• [Work request]:
Among the records below, find the line with "رسمته شوعة بالريشة و الصباغة وسأترككم" and the line with "and to analyze". Set down both and every line between, exactly and with no pictures, but nothing else.

• [Dataset entries]:
______________________________

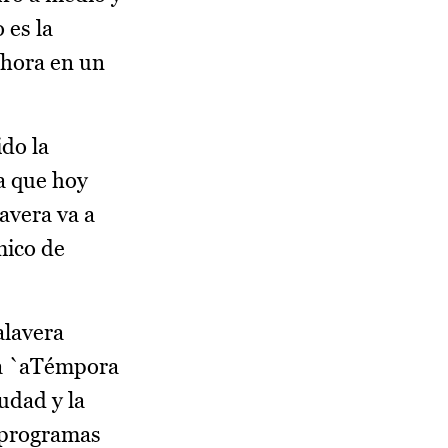
 es la
ahora en un
do la
a que hoy
avera va a
mico de
alavera
ca `aTémpora
udad y la
e programas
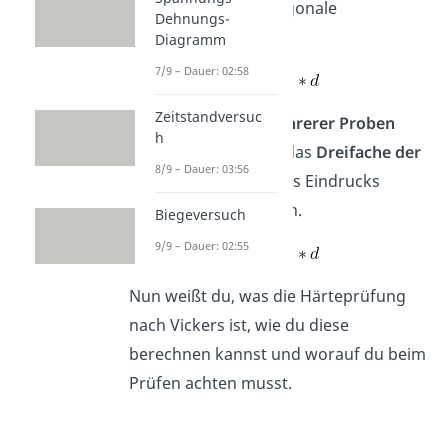
der Eindrucksdiagonale
Dehnungs-
entsprechen.
Diagramm
7/9 – Dauer: 02:58
Zeitstandversuc
Beim Messen
mehrerer Proben
h
sollten diese um das
Dreifache der
8/9 – Dauer: 03:56
Diagonallänge
des Eindrucks
auseinanderliegen.
Biegeversuch
9/9 – Dauer: 02:55
Nun weißt du, was die Härteprüfung
nach Vickers ist, wie du diese
berechnen kannst und worauf du beim
Prüfen achten musst.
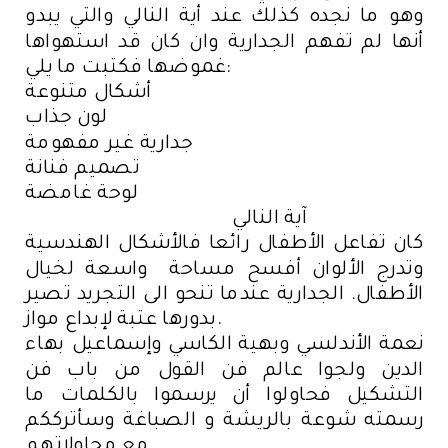
وهو ما نجده كذلك عند أية النالي والتي يبدو
أنها لم تفهم الجدارية وان كان قد استهواها
غموضها فكتبت ما يلي:
أشكال متنوعة
لون جذاب
جدارية غير مفهومة
تصميم فنانة
لوحة غامضة
آية النالي
كان تفاعل الأطفال رائعا فالأشكال الهندسية
وتدرج الألوان أفسح مساحة واسعة لخيال
الأطفال. الجدارية عندما تنحو الى التجريد تصير
بدورها عتبة لإبداع مواز.
نعمة الأندلسي وبهية الكاسي وإسماعيل بهاء
الدين ولجوا عالم فن القول من باب فن
التشكيل فحاولوا أن يرسموا بالكلمات ما
رسمته شوعة بالريشة و الصباغة وسأترككم
مع محاولاتهم.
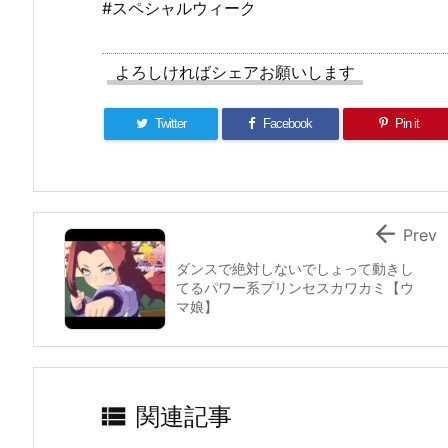
#スペシャルウィーク
よろしければシェアお願いします
Twitter
Facebook
Pin it

Prev
ダンスで絶対しないでしょって動きし
てるパワー系プリンセスカワカミ【ウ
マ娘】

関連記事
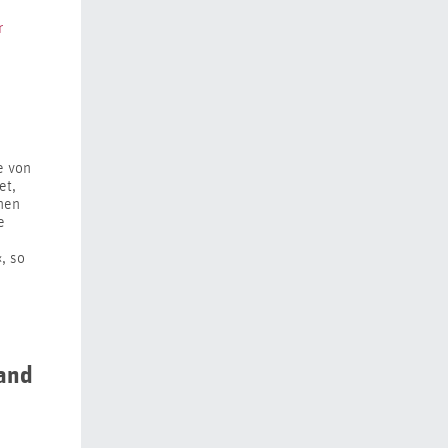
r
e von
et,
chen
e
, so
land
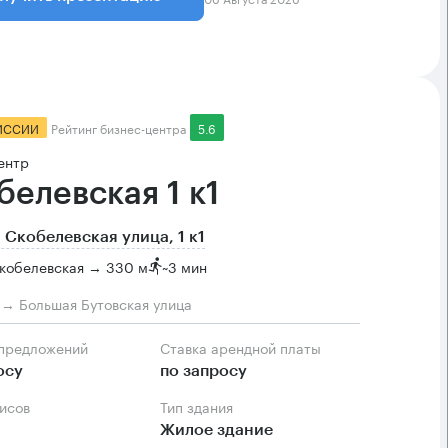
ИССИИ
Рейтинг бизнес-центра
5.6
ентр
белевская 1 к1
 Скобелевская улица, 1 к1
Скобелевская → 330 м
~
3 мин
м → Большая Бутовская улица
 предложений
Ставка арендной платы
осу
по запросу
фисов
Тип здания
Жилое здание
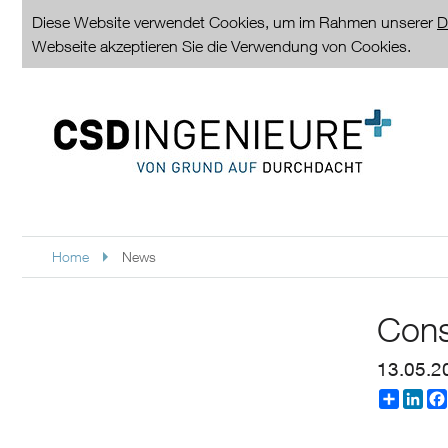
Diese Website verwendet Cookies, um im Rahmen unserer
D
Webseite akzeptieren Sie die Verwendung von Cookies.
Home
News
Cons
13.05.2
Partager
Linke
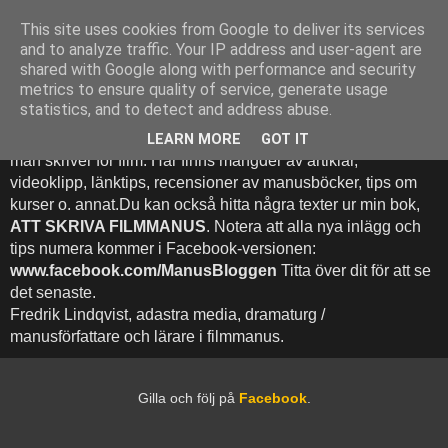
This site uses cookies from Google to deliver its services
Att Skriva Filmmanus -
and to analyze traffic. Your IP address and user-agent are
shared with Google along with performance and security
Bloggen
metrics to ensure quality of service, generate usage
statistics, and to detect and address abuse.
Denna blogg inehhåller runt 500 (!) inlägg med fokus på hur
LEARN MORE
GOT IT
man skriver för film. Här finns mängder av artiklar,
videoklipp, länktips, recensioner av manusböcker, tips om
kurser o. annat.Du kan också hitta några texter ur min bok,
ATT SKRIVA FILMMANUS
. Notera att alla nya inlägg och
tips numera kommer i Facebook-versionen:
www.facebook.com/ManusBloggen
Titta över dit för att se
det senaste.
Fredrik Lindqvist, adastra media, dramaturg /
manusförfattare och lärare i filmmanus.
Gilla och följ på
Facebook
.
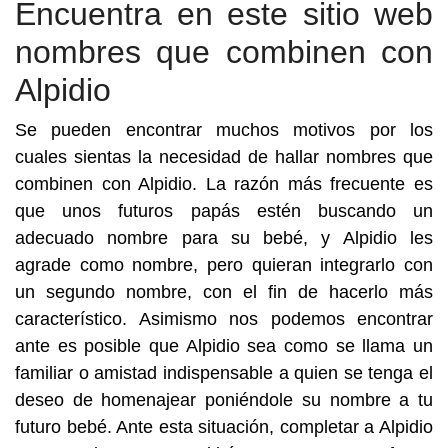
Encuentra en este sitio web
nombres que combinen con
Alpidio
Se pueden encontrar muchos motivos por los
cuales sientas la necesidad de hallar nombres que
combinen con Alpidio. La razón más frecuente es
que unos futuros papás estén buscando un
adecuado nombre para su bebé, y Alpidio les
agrade como nombre, pero quieran integrarlo con
un segundo nombre, con el fin de hacerlo más
característico. Asimismo nos podemos encontrar
ante es posible que Alpidio sea como se llama un
familiar o amistad indispensable a quien se tenga el
deseo de homenajear poniéndole su nombre a tu
futuro bebé. Ante esta situación, completar a Alpidio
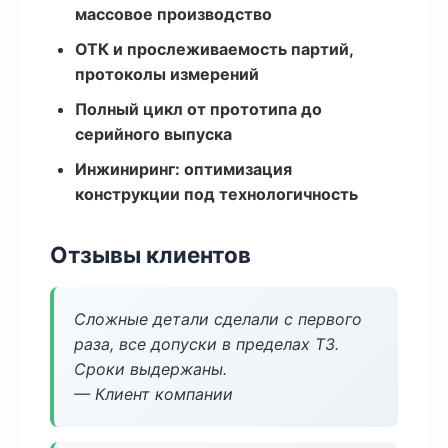
массовое производство
ОТК и прослеживаемость партий,
протоколы измерений
Полный цикл от прототипа до
серийного выпуска
Инжиниринг: оптимизация
конструкции под технологичность
Отзывы клиентов
Сложные детали сделали с первого
раза, все допуски в пределах ТЗ.
Сроки выдержаны.
— Клиент компании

______________________________

• [Reply]:
رسمته شوعة بالريشة و الصباغة وسأترككم
مع محاولاتهم.
#スペシャルウィーク
よろしければシェアお願いします
Twitter
Facebook
Pin it

Prev
ダンスで絶対しないでしょって動きし
てるパワー系プリンセスカワカミ【ウ
マ娘】

関連記事
r
e von
et,
chen
e
, so
land
ИССИИ
Рейтинг бизнес-центра
5.6
ентр
белевская 1 к1
 Скобелевская улица, 1 к1
Скобелевская → 330 м
~
3 мин
м → Большая Бутовская улица
 предложений
Ставка арендной платы
осу
по запросу
фисов
Тип здания
Жилое здание
Diese Website verwendet Cookies, um im Rahmen unserer
D
Webseite akzeptieren Sie die Verwendung von Cookies.
Home
News
Cons
13.05.2
Partager
Linke
This site uses cookies from Google to deliver its services
Att Skriva Filmmanus -
and to analyze traffic. Your IP address and user-agent are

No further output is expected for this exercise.